Customizing Security with Security Configuration Management (SCM)


Many of the breaches of the past ten years have taken advantage of weak or nonexistent security settings. Conversely, for example, companies that configured their Docker application to the CIS recommended security settings for container users and privileges were not as vulnerable to container escape exploits. Arguably, a configuration change prevented many breaches. Security configuration management can make a huge difference in reducing an organization’s vulnerability.

As stated in a previous post:

“As a multi-faceted topic, hardening may overwhelm organizations when designing or amending their security strategy. There are different types of hardening to be aware of, which can be broken down into five key categories.”

Configuration hardening is one of the five types of hardening that are vital to a secure environment.

Customization with SCM

What is SCM, exactly? Security Configuration Management (SCM) is the process of going through your systems’ settings and making sure they are arranged in the most effective way to protect the environment. Every operating system and software product has anywhere from several to thousands of options for how they can behave in different circumstances. 

Tripwire Enterprise (TE) offers many benefits for organizations that seek to improve their security. One benefit is the policy reports feature. Policy reports in TE can be customized, enabling you to include just the hardening tests that you want to enforce easily. For example, the report shown in the following image will only show the sections and tests displayed. If those are the configurations that must be set for the environment, it will display the results of just these tests and not the entire NIST or CIS standard:

This level of compliance is achievable and absolutely necessary. The first thing I tell my customers is to consider following the CIS or NIST sections on audit configuration. Turning on the audit settings so that you’re logging all types of access activity and changes to security settings and other system activity gives you the best chance of being alerted to unusual activity. If you don’t turn on the audit settings (and many of them are turned off by default on Windows and Linux systems), you’re blind to what is actually happening on those systems.

NIST SP 800-53 includes a section named “Auditing and Accountability (AU)” and under that section, “AU-2 Event Logging”.   There are configuration settings for system auditing that should be checked and configured as recommended.   For the CIS Hardening Standards, section “17 Advanced Audit Policy Configuration” has similar advice, which is then broken into several sections for event types. 

The settings for Auditing should all be followed. These are the simplest and most basic settings of configuration hardening because the changes don’t block anything from running and turn on the eyes of the system, so you can now see what’s happening. Yes, having all of the recommended audit settings turned on adds some system load, and years ago, this was a real concern because the logs were kept locally.

But today, you should be sending all logs off-system as soon as they are generated, which can keep the log size smaller so you’re not filling up your local disks. The ability for TE to review the configuration settings and the system’s ability to send events to an external logging system nullifies the old reasons for not logging events.

You can configure your Tripwire Policy Compliance reports to include just this section and ensure your systems show up as “Green” for audit settings.

More customization for your SCM reports

The next phase of customizing your SCM reports would be to apply the “Access Control” sections of NIST 800-53 or the “Account Policies” section of CIS. You can review which of these settings are mandatory for your environment and include those in your reporting.
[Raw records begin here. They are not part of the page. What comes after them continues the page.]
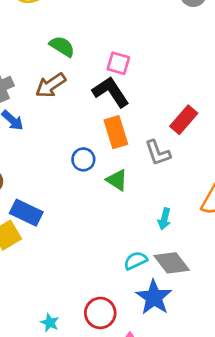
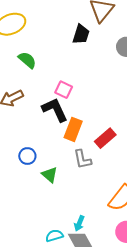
green semicircle: (62, 46) -> (27, 60), moved
orange rectangle: (116, 132) -> (73, 129), moved, turned 30
cyan arrow: (164, 219) -> (79, 223), moved

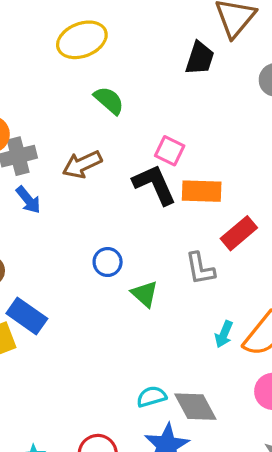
orange rectangle: (73, 129) -> (202, 191), moved, turned 70
cyan arrow: (79, 223) -> (224, 334), moved

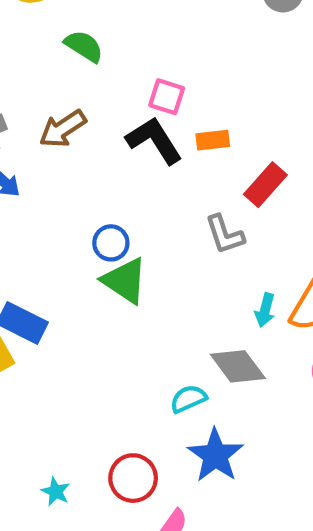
orange rectangle: (202, 191) -> (213, 140), size x0.7
green triangle: (145, 294) -> (125, 281), moved, size x1.4
gray diamond: (195, 407) -> (238, 366), moved

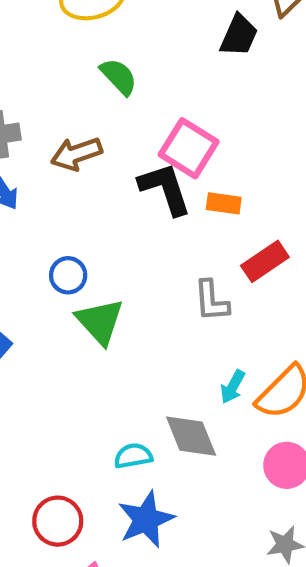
pink square: (167, 97) -> (189, 148), size x1.5
blue circle: (111, 243) -> (68, 275), moved

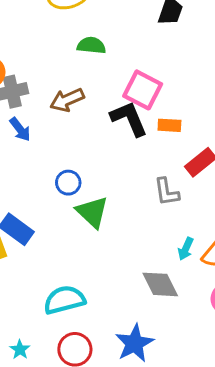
green semicircle: (119, 77) -> (91, 45), turned -36
cyan semicircle: (133, 456) -> (64, 300), moved, size x1.6

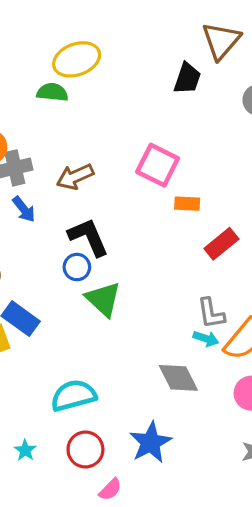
green semicircle: (91, 45) -> (52, 92), moved
black L-shape: (129, 119) -> (88, 237), moved
gray L-shape: (167, 192) -> (211, 313), moved
cyan arrow: (186, 249) -> (206, 339), turned -95

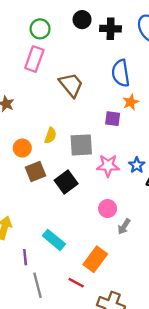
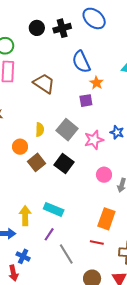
gray square: (81, 145) -> (67, 130), turned -30
cyan rectangle: (54, 240) -> (54, 209), moved
purple line: (25, 257) -> (49, 234), turned 56

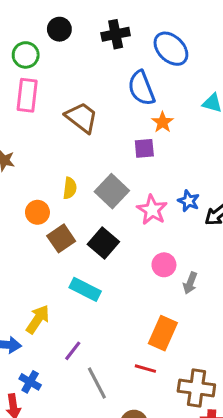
blue ellipse: (94, 18) -> (171, 49), moved
black circle: (37, 28) -> (59, 29), moved
pink star: (94, 140) -> (152, 210), turned -30
cyan rectangle: (54, 209) -> (85, 289), moved
yellow arrow: (25, 216) -> (38, 319), turned 30

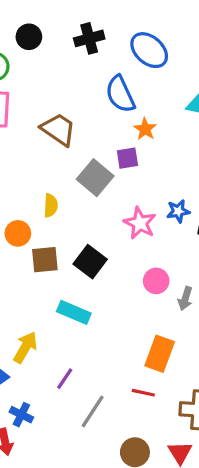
gray square: (112, 191) -> (95, 178), moved
blue star: (189, 201) -> (178, 211), turned -30
brown square: (61, 238) -> (45, 260), turned 32
gray line: (97, 383) -> (93, 411), turned 64

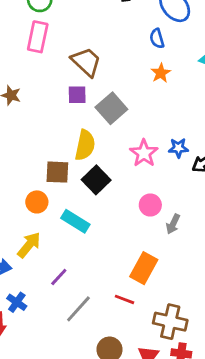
blue semicircle: (120, 94) -> (157, 38), moved, size x0.6
purple square: (127, 158) -> (77, 95), moved
yellow semicircle: (51, 205) -> (85, 145), moved, size x1.5
orange circle: (18, 233) -> (37, 202), moved

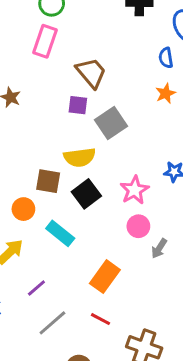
yellow semicircle: (85, 145) -> (80, 157), turned 64
pink star: (144, 153) -> (134, 190), moved
orange rectangle: (144, 268) -> (105, 277), moved

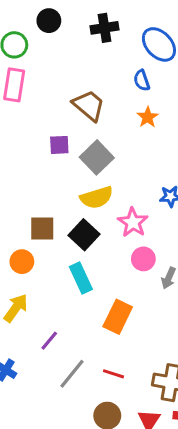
brown trapezoid: (91, 73) -> (89, 105), moved
yellow semicircle: (80, 157) -> (97, 197), moved
cyan rectangle: (60, 233) -> (81, 278), moved, turned 36
red line: (100, 319) -> (114, 374), moved

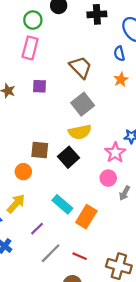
purple square: (59, 145) -> (39, 86), moved
pink star: (133, 222) -> (115, 153), moved
cyan rectangle: (81, 278) -> (62, 204), moved, turned -30

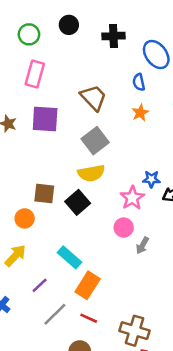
green circle: (33, 20) -> (29, 34), moved
purple square: (39, 86) -> (45, 119), size x1.6
orange rectangle: (86, 217) -> (88, 285), moved

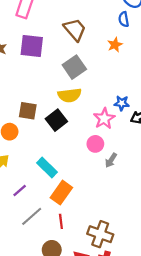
blue semicircle: (139, 82) -> (124, 19), moved
red line: (89, 318) -> (61, 221), turned 56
There are basic settings to apply in this section of the specifications as well, such as renaming the system Guest account, renaming the default Administrator account, and inactive account checking. Others may require a decision based on how you administer your systems, such as “Behavior of the Elevation Prompt for Standard Users.” The secure action to take is to set that to deny all requests. Any users who can work as administrators should already be in an administrative group that allows them to do their job. But if you have an old process that relies on elevating itself, turning this on could break that process.  So, you could need to exclude that check or if you do want to track and document the reason for the exception, create a waiver in TE for that test.

Beyond the basic settings, which will not affect system performance, the next step in customizing SCM is testing any changes that might adversely impact system behavior before engaging them in your production environment. Add configuration settings to the reports to enforce compliance after testing them in your Dev/Test environment. Adding more compliance tests over time is something you should strive for as well. 

Sometimes, the effort to harden a system for security and compliance can seem so overwhelming that it seems impossible. However, hardening is such an important part of your security practice you don’t want to let the size of the task prevent you from getting started.

With Tripwire Enterprise and SCM, the ability to make your systems secure while also adhering to best practices and regulatory requirements becomes much easier.